VW e-Up: Mehr Elektroauto braucht man nicht

VW e-Up: Mehr Elektroauto braucht man nicht
Der VW e-Up fährt 260 elektrisch. © VW

„Beam me up, Volkswagen.“ Den Wunsch des VW e-Up hat der Konzern in Sachen Reichweitenverbesserung erfüllt. Der kleine Stromer hinterlässt bei Testfahrten in Valencia einen guten Eindruck.

In der zweiten Generation kommt der Kleinstwagen des Wolfsburger Autobauers auf reale 260 Kilometer Reichweite. Damit ist der erste vollelektrische Stromer der Niedersachsen jetzt vollkommen alltagstauglich und zu einem idealen Stadtauto geworden. Neben der gestiegenen Reichweite tun mehr Ladestationen ihr Übriges, um Reichweitenangst von Fahrerinnen und Fahrern nicht mehr aufkommen zu lassen.

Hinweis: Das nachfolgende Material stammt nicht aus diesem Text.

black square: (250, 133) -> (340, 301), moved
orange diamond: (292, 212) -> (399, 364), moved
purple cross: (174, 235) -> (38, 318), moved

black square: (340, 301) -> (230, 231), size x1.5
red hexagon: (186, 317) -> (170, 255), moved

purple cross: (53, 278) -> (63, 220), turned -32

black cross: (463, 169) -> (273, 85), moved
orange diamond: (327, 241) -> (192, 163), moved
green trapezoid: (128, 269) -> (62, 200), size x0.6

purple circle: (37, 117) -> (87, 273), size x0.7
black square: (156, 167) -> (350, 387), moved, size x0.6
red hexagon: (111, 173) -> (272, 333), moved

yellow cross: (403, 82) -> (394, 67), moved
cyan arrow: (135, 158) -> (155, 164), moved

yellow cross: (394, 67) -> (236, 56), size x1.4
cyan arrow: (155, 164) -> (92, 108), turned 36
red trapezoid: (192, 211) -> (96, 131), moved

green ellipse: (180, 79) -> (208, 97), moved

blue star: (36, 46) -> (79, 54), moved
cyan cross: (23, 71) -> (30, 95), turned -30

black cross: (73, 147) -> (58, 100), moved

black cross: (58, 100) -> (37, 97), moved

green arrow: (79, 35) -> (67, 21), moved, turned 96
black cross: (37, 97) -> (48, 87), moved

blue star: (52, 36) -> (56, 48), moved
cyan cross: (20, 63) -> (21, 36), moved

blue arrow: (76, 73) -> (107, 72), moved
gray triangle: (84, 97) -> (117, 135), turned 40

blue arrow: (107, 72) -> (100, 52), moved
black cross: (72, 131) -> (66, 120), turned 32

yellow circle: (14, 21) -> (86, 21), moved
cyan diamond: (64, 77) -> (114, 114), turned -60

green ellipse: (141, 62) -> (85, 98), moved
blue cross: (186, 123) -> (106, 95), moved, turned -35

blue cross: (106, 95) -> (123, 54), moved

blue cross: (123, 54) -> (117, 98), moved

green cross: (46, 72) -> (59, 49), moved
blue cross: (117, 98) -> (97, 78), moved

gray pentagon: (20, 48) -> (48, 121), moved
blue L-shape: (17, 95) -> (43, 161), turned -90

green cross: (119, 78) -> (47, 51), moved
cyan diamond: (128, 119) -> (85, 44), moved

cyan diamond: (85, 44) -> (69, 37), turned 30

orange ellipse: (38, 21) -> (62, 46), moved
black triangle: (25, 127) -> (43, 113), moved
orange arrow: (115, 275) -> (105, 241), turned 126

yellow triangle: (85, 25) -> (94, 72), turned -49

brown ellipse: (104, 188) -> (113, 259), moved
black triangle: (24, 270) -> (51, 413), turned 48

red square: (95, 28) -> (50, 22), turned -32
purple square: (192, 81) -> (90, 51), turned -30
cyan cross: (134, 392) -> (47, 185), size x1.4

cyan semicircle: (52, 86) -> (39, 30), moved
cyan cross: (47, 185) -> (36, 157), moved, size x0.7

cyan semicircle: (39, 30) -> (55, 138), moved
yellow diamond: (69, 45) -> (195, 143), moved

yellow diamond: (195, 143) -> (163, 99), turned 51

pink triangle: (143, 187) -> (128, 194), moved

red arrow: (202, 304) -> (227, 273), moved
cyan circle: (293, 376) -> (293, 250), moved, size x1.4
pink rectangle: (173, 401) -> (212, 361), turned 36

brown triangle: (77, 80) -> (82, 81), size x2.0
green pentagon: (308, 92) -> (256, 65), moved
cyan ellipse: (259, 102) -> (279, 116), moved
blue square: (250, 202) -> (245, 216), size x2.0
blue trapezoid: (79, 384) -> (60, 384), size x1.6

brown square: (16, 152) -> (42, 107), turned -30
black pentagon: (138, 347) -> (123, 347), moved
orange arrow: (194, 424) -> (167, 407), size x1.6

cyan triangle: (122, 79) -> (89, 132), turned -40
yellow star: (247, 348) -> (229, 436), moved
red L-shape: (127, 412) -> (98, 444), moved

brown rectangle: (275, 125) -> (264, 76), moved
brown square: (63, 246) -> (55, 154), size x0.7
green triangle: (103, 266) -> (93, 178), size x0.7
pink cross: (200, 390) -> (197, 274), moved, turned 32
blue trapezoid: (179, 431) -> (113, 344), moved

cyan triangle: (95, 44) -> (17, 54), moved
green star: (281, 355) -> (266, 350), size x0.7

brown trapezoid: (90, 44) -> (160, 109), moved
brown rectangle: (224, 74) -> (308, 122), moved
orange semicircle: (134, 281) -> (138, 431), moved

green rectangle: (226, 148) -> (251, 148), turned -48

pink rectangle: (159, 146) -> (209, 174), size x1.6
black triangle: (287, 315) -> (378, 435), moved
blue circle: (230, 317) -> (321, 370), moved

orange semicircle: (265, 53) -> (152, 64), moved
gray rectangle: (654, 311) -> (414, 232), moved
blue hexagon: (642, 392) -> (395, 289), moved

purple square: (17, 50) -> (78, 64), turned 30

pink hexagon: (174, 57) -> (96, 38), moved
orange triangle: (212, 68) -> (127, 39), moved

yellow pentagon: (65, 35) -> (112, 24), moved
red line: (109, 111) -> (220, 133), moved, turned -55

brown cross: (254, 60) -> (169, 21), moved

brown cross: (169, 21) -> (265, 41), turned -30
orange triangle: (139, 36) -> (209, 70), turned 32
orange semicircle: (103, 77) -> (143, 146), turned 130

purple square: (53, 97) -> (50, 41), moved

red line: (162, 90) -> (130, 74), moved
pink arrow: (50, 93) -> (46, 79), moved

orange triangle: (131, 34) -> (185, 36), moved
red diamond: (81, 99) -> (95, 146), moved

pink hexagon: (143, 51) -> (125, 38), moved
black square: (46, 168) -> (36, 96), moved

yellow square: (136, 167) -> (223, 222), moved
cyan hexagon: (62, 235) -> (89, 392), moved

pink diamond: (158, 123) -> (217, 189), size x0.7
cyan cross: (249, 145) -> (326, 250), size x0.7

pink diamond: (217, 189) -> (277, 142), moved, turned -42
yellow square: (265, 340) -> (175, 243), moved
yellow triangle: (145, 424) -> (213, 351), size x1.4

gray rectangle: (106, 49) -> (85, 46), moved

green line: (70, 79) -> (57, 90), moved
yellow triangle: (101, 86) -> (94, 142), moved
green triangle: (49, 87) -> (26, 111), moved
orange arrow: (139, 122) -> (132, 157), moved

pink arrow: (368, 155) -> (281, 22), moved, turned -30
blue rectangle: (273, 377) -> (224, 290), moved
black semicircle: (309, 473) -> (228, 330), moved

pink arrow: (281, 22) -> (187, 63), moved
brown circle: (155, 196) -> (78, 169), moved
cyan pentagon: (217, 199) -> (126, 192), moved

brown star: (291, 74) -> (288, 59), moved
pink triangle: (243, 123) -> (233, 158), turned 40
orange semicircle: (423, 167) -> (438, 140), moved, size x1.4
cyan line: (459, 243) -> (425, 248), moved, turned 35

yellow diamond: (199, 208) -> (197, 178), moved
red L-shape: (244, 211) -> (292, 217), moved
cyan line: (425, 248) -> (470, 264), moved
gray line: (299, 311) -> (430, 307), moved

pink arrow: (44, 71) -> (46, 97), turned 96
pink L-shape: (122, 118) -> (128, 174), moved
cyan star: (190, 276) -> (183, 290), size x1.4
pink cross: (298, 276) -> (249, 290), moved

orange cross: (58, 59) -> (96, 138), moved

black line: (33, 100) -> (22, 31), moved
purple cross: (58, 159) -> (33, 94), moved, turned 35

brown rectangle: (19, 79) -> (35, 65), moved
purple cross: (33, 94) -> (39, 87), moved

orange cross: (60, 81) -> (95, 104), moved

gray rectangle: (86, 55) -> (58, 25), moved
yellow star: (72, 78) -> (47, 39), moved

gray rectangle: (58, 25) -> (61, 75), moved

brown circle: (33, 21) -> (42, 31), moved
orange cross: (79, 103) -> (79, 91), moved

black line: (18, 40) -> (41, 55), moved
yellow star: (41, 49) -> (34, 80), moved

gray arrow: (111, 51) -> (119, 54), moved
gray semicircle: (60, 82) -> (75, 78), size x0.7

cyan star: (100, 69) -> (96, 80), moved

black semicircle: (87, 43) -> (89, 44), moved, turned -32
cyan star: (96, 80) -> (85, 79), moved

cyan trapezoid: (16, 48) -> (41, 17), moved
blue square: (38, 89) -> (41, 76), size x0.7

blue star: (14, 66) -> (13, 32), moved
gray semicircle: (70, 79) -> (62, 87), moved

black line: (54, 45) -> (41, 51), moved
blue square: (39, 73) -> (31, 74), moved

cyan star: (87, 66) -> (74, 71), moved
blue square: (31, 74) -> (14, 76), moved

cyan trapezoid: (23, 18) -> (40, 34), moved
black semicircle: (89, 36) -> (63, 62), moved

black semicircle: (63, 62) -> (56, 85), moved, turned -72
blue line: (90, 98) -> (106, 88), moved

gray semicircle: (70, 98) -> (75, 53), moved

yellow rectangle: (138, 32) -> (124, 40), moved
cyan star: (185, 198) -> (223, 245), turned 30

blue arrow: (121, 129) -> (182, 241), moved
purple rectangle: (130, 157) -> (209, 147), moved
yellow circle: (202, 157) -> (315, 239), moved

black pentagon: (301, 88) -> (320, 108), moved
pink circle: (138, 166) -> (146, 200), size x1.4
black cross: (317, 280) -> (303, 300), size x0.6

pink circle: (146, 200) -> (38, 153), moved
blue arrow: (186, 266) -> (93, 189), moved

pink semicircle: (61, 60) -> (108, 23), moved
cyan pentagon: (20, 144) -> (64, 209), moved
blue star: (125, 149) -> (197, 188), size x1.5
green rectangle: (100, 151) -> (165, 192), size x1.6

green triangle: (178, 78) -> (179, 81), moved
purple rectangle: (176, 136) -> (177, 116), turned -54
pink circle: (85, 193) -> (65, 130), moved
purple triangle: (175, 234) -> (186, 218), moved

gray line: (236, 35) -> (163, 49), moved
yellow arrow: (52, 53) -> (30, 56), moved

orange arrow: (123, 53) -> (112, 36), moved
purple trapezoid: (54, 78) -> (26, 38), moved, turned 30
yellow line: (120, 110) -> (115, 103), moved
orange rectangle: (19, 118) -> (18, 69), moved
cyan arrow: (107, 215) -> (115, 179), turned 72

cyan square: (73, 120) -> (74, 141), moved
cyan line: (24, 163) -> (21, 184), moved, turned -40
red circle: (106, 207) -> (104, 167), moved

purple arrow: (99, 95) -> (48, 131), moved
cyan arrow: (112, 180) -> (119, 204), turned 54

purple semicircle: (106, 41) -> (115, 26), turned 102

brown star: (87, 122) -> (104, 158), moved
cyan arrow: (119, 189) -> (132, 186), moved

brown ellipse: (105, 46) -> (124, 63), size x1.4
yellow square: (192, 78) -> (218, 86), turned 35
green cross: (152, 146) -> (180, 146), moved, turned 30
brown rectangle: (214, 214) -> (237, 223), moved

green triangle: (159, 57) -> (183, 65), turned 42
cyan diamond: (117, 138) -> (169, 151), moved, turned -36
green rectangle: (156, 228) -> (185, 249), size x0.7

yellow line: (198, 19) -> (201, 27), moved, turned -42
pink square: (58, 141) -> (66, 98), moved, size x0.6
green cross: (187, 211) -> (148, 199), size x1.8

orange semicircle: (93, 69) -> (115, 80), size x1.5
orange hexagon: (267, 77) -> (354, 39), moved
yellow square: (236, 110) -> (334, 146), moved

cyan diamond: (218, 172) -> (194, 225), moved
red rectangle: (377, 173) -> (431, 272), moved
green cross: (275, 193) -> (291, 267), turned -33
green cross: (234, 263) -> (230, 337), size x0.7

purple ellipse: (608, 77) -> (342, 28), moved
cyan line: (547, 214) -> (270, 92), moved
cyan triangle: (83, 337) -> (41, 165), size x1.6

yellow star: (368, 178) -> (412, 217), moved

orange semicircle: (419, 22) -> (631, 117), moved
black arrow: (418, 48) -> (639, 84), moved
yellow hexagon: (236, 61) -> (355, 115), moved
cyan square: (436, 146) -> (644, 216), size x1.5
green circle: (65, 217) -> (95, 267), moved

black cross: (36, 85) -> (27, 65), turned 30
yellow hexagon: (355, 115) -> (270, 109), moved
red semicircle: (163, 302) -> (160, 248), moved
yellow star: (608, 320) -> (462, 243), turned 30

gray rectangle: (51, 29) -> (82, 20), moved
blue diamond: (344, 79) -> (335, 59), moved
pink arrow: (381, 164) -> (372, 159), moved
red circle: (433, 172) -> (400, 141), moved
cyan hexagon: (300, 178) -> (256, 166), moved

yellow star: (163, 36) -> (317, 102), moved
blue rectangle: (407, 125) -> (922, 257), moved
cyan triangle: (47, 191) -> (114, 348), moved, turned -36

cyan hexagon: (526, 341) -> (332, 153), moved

So wie der VW Up als Verbrenner den Einstieg in die Mobilität darstellte, dürfte der e-Up vielen Kundinnen und Kunden den Weg in die Elektromobilität ebnen. Umso dringender war das Reichweiten-Upgrade beim rein elektrischen Up gegenüber seinem Vorgänger aus dem Jahr 2013. Ein Upgrade kennen vor allem Flugpassagiere oder Hotelgäste, die sich statt der gebuchten über eine bessere Kategorie freuen dürfen – für den gleichen Preis. Volkswagen übertrifft dies mit dem e-Up der zweiten Generation, dessen Vorverkauf seit September läuft und dessen Auslieferung im Winter beginnt.

e-Up kostet rund 22.000 Euro

Das Cockpit des VW E-Up . Foto: VW

Nicht nur dass der Kleinste in der großen Modellfamilie eine fast doppelt so große Reichweite vorweisen kann, er ist im Preis spürbar gesunken und kostet nun rund 22.000 Euro. Damit ist der e-Up der teuerste Stromer unter den baugleichen Brüdern Skoda Citigo iV (20.950 Euro) und Seat Mii electric (20.650 Euro). Dieser Preis steht vor dem Abzug der Kaufprämie. Also kann man von ihm noch einmal nach der Erhöhung des Umweltbonus um 50 Prozent 6000 Euro abziehen. Damit ist der e-Up für 16.000 Euro zu haben.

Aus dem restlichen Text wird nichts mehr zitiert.